"Rien ne se perd, rien ne se crée, tout se transforme" - Lavoisier, chimiste français
Dimanche 11 septembre - Jura
Ce matin, je profite d'un passage dans le Jura pour rendre à nouveau visite à ma tourbière préférée. Il existe définitivement en ce lieu une force d'attraction particulière à laquelle je ne peux résister, et cette fois encore, je serai récompensé de ma venue !
Tout commence comme un rituel, un lever avant le jour, la préparation de mon matériel photo, et une sortie alors que le ciel commence à peine à s'éclaircir. Ce début septembre apporte déjà sa dose de fraîcheur nocturne et je ne peux réfréner un frisson avant d'entrer dans la voiture. Ces températures basses devraient favoriser l'apparition des fameuses brumes matinales. J'emprunte la route habituelle, en voiture tout d'abord, puis ensuite à pied, et arrivé à proximité de la combe, je perçois une fois de plus cette sensation de froid qui s'intensifie en quelques mètres parcourus. Sur ma gauche, la forêt cède la place à des prairies et à cette fameuse zone humide que j'ai tant photographié !
La brume est bel et bien là, courant sur les sols humidifiés, enfin, par les pluies récentes. Les clarines d'un troupeau de Montbéliardes résonnent dans cette large vallée entourée de sapins. Je traverse les champs en direction du sud, en direction de cette colline, en direction de ce chêne, point de repère intangible à l'échelle d'une vie d'homme. Le soleil commence seulement à effleurer les arbres les plus hauts de la partie ouest de la combe. Il illuminera bientôt la brume, et j'espère pouvoir retrouver la féérie que j'ai déjà eu la chance de voir à plusieurs reprises.

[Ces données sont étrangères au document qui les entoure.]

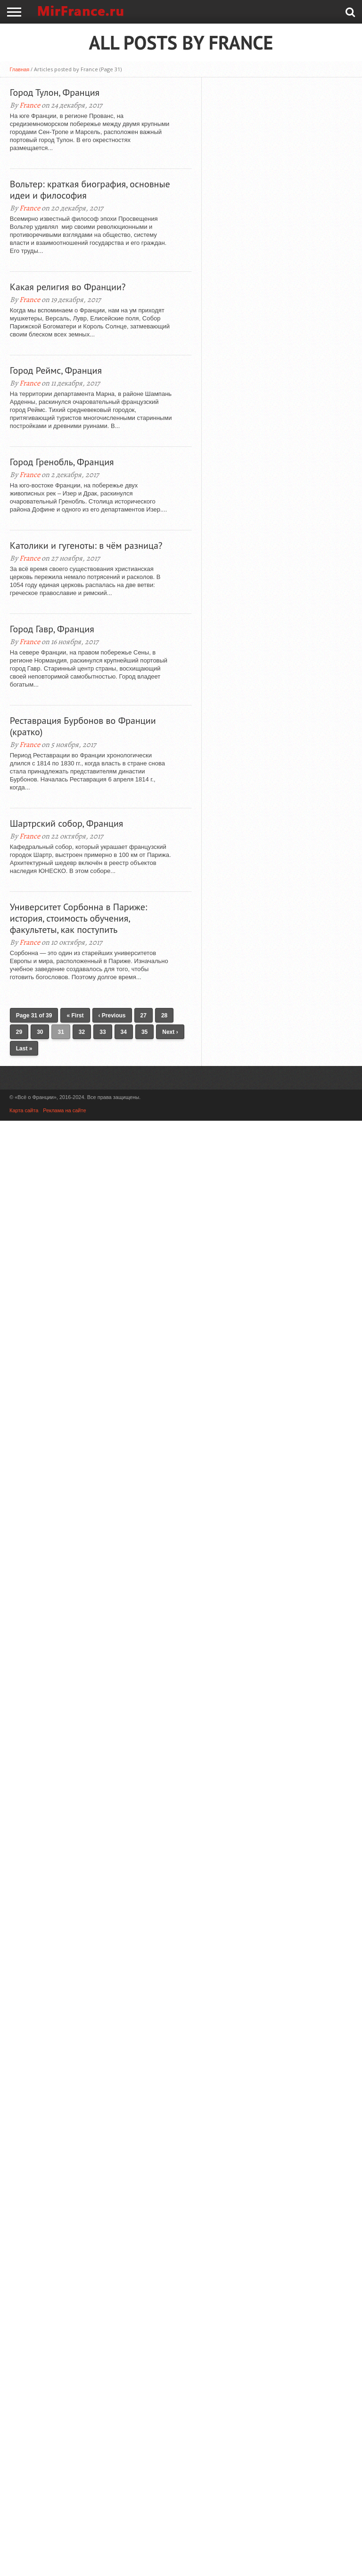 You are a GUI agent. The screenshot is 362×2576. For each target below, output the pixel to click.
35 (144, 1032)
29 (19, 1032)
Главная (19, 69)
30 (40, 1032)
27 (143, 1015)
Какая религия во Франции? (68, 287)
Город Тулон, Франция (54, 92)
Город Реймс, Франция (56, 370)
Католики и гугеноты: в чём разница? (86, 545)
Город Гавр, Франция (52, 629)
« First (74, 1015)
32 (82, 1032)
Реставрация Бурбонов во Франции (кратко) (83, 726)
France (29, 105)
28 (164, 1015)
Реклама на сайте (64, 1110)
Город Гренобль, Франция (62, 462)
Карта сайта (23, 1110)
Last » (24, 1048)
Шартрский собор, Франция (66, 823)
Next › (170, 1032)
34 (124, 1032)
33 (102, 1032)
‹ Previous (112, 1015)
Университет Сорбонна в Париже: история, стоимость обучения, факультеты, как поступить (78, 918)
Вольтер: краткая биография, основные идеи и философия (90, 189)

Cependant, alors que tout semble identique aux fois précédentes, la magie tarde à opérer. Sans que j'en comprenne les raisons, la brume s'effiloche, se dissipe plus vite qu'à l'accoutumée et j'ai l'impression d'assister à un matin banal, un lever de soleil comme il en existe tant. La chaleur du soleil se fait sentir petit à petit, et je décide de rentrer, m'accordant un détour en bordure de tourbière, histoire de jeter un dernier regard avant de quitter les lieux.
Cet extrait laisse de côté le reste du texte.